Por último, a requerimiento judicial, se aporta contrato de arras de fecha 30 de enero de 2018, suscrito entre Santiago Pons Llobat S.A. y Ecogest Trade S.L., contrato por el que la primera vende las fincas sitas en Bétera a la segunda, obligándose el vendedor a saldar la deuda urbanística pendiente antes de la firma de la escritura pública de compraventa, que se otorga el 14 de marzo de 2018 libre de cargas.

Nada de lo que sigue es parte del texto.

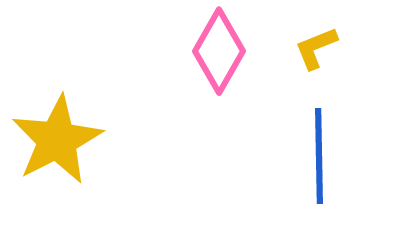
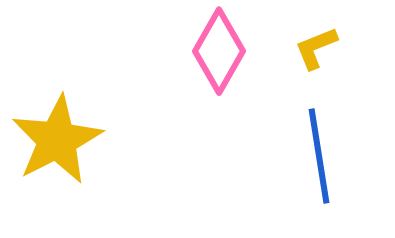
blue line: rotated 8 degrees counterclockwise
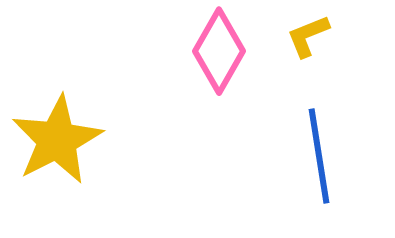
yellow L-shape: moved 8 px left, 12 px up
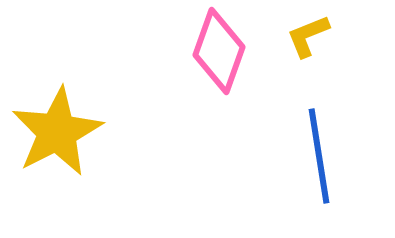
pink diamond: rotated 10 degrees counterclockwise
yellow star: moved 8 px up
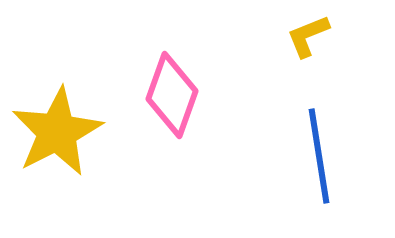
pink diamond: moved 47 px left, 44 px down
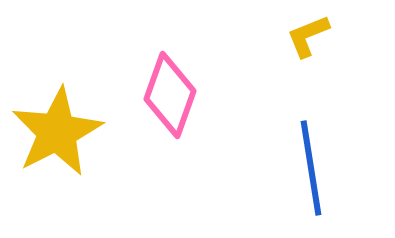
pink diamond: moved 2 px left
blue line: moved 8 px left, 12 px down
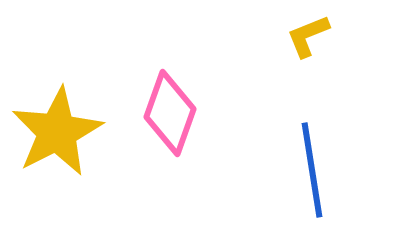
pink diamond: moved 18 px down
blue line: moved 1 px right, 2 px down
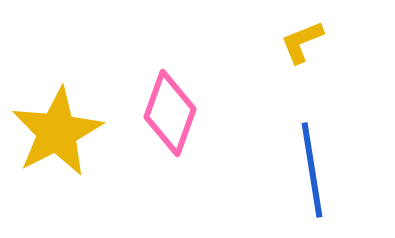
yellow L-shape: moved 6 px left, 6 px down
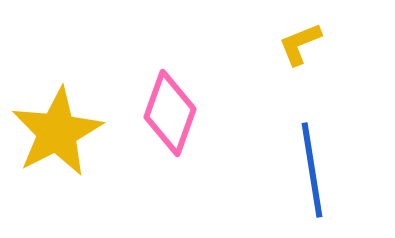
yellow L-shape: moved 2 px left, 2 px down
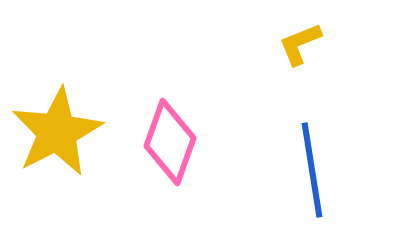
pink diamond: moved 29 px down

Estas obligaciones contraídas respecto de los sucesivos compradores, como dice con una debida valoración de las pruebas la juez de instancia, sobre la base de que la demandada como vendedora y agente urbanizador, no consta que no haya cumplido con la obligación de realizar y terminar la urbanización, asumiendo los costes que no podrá repercutir a la entidad compradora, según el reiterado proyecto aprobado el 28 de enero de 2004, no pueden repercutírsele a ella por la actora que hizo suyos frente a su contratante esos costes de urbanización, como también asumió la sucesiva adquirente con su abono antes de su liquidación definitiva, en aras de salvar la misma obligación que había adquirido con la final, ECOGEST y su venta a ésta libre de cargas, máxime cuando todo ello se hizo al margen de la primera y existiendo información pública respecto del estado de tal urbanización.
TERCERO.-Por la desestimación del presente recurso , con confirmación de la sentencia de instancia, las costas de esta alzada, según disponen los artículos 398 y 394 de la Ley de Enjuiciamiento Civil, se imponen a la apelante.
En su virtud, vistos los preceptos de legal y pertinente aplicación.
Fallo
DESESTIMAMOSel recurso de apelación interpuesto por la representación procesal de TURIASOL SL, contra la Sentencia de fecha 15-3-21, dictada en los autos de Juicio Ordinario 485/19, por el Juzgado de Primera Instancia Valencia 21, resolución que confirmamos, con imposición de las costas de esta alzada a la parte apelante.
Contra esta resolución no cabe recurso salvo el de casación por interés casacional conforme a los arts. 477.2.3º y 477 de la LEC en su redacción por la Ley 37/2011, y extraordinario por infracción procesal a interponer en el plazo de 20 días.
Y a su tiempo con testimonio literal de la presente resolución, devuélvanse las actuaciones al juzgado de procedencia, para constancia de lo resuelto y subsiguientes efectos, llevándose otra certificación de la misma al rollo de su razón.
Así, por esta nuestra sentencia, lo pronunciamos, mandamos y firmamos.
PUBLICACION.- DOY FE: Que la anterior sentencia ha sido leída y publicada por la Ilma. Sra. Magistrada ponente, estando celebrando Audiencia pública la sección Séptima de la Iltma. Audiencia Provincial de Valencia en el día de hoy.- Valencia, a nueve de febrero de dos mil veintidós.